3) Dissolve with methanol step 2) 38%-45% ethanol aqueous solution to elute part of the sample, and then perform silica gel column chromatography, sequentially use 4-6 column volumes of 3%-10% dichloromethane and 97% -90% methanol mixture as eluent for elution, discard 3%-5% dichloromethane and 97%-95% methanol mixture eluent, collect 10% dichloromethane and 90% The methanol mixture eluate;

4) The 10% dichloromethane and 90% methanol mixed solution eluate collected in step 3) is subjected to high performance liquid chromatography C ₁₈ column chromatography to obtain miloside A and B, both of which are new Compounds, their structural formulas are shown as follows:

2. the method for separating and purifying A and B monomers according to claim 1, is characterized in that, the extract of the leaf of poplar choking described in step 1) is obtained by the following method: the leaf of poplar choking is pulverized, Add 10-15 times the mass of the leaves with an ethanol aqueous solution with a concentration of 65-75%, extract under reflux for 2-3 times, concentrate under reduced pressure, and dry to obtain the extract of Populus oryzae leaves.

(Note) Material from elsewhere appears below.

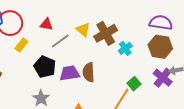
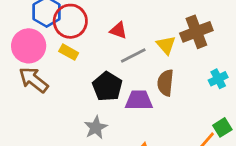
brown cross: (106, 33) -> (196, 32), moved
yellow rectangle: (21, 45) -> (69, 52), moved, turned 72
brown semicircle: (89, 72) -> (165, 83), moved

3. the method for separating and purifying A and B monomer according to claim 1, is characterized in that, the macroporous resin described in step 2) is polystyrene resin type macroporous resin.

4. the method for separation and purification of A and B monomer according to claim 3, is characterized in that, the model of macroporous resin described in step 2) is D101.

5. the method for separating and purifying A and B monomer according to claim 1, is characterized in that, the silica gel chromatographic column described in step 3) is normal phase silica gel chromatographic column.

6. the method for separation and purification of A and B monomer according to claim 1, is characterized in that, the purification process described in step 3) is: the ethanol of 38%-45% in step 2) is used Aqueous solution elution, the samples rich in miloside A and B were dissolved with a small amount of methanol, and then subjected to silica gel column chromatography, followed by 4-6 column volumes of 3%-10% dichloromethane and 97%-90% dichloromethane. % methanol mixture was used as eluent for gradient elution.

7. the method for separating and purifying A and B monomer according to claim 1, is characterized in that, the chromatographic column of the high performance liquid chromatography described in step 4) is reversed-phase octadecyl silane bond A silica gel chromatographic column with a size of 20 × 250 mm and a particle size of the filler of 5.0 μm.

8. the method for separating and purifying A and B monomers according to claim 1, is characterized in that, described in step 4), the 10% dichloromethane and 90% dichloromethane collected in step 3) are collected. The eluate of the methanol mixture was subjected to high-performance liquid chromatography C ₁₈ column chromatography purification process as follows: adding 10% dichloromethane and 90% methanol mixture eluate to a reverse-phase C ₁₈ silica gel column, using the volume Elution with a concentration of 15-20% methanol aqueous solution, respectively, to obtain the monoclonal compounds A and B.